## [About this task]
Transcribe exactly, leaving out pictures, the lines from the one that holds "presente para un futuro de calidad" through the end of the data below, including both end lines and no others.

Transcribed page contents
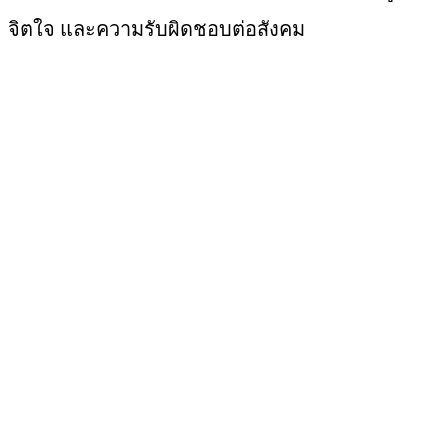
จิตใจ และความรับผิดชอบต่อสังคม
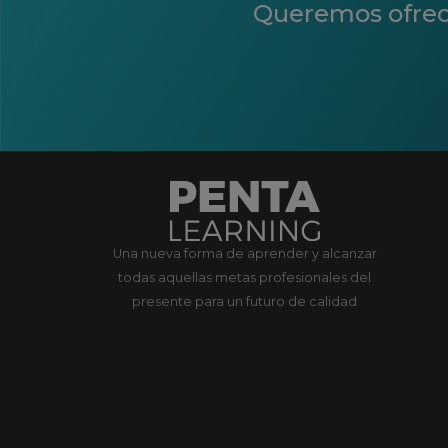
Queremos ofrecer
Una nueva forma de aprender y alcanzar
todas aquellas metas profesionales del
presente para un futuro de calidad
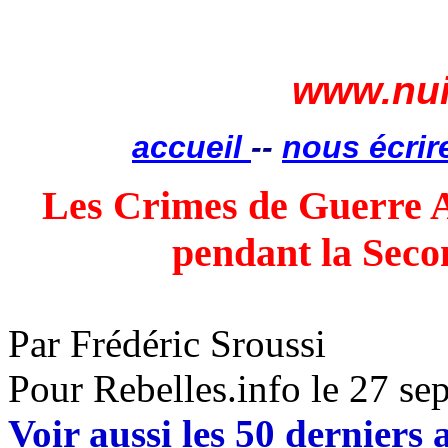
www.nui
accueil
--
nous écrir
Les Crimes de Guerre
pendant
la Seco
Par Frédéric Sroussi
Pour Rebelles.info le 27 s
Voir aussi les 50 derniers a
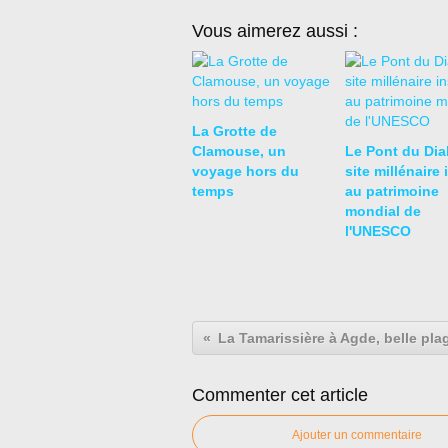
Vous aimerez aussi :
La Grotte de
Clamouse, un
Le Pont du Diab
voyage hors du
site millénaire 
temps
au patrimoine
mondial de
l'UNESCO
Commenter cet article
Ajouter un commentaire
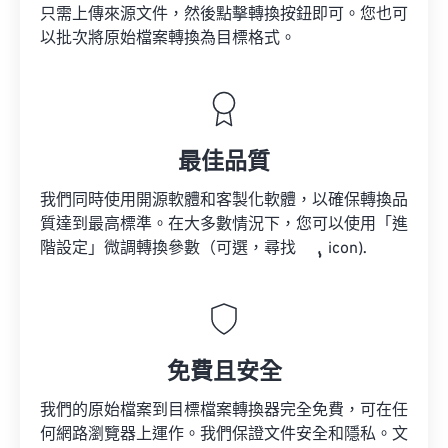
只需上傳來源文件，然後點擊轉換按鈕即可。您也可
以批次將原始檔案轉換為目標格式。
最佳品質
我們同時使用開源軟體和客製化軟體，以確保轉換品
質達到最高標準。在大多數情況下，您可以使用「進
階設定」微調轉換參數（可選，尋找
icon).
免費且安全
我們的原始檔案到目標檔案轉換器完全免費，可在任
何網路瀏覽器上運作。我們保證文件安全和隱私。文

## [Output for this task]
presente para un futuro de calidad
www.nui
accueil
--
nous écrir
Les Crimes de Guerre
pendant
la Seco
Par Frédéric Sroussi
Pour Rebelles.info le 27 s
Voir aussi les 50 derniers a
Vous aimerez aussi :
La Grotte de
Clamouse, un
Le Pont du Diab
voyage hors du
site millénaire 
temps
au patrimoine
mondial de
l'UNESCO
Commenter cet article
Ajouter un commentaire
只需上傳來源文件，然後點擊轉換按鈕即可。您也可
以批次將原始檔案轉換為目標格式。
最佳品質
我們同時使用開源軟體和客製化軟體，以確保轉換品
質達到最高標準。在大多數情況下，您可以使用「進
階設定」微調轉換參數（可選，尋找
icon).
免費且安全
我們的原始檔案到目標檔案轉換器完全免費，可在任
何網路瀏覽器上運作。我們保證文件安全和隱私。文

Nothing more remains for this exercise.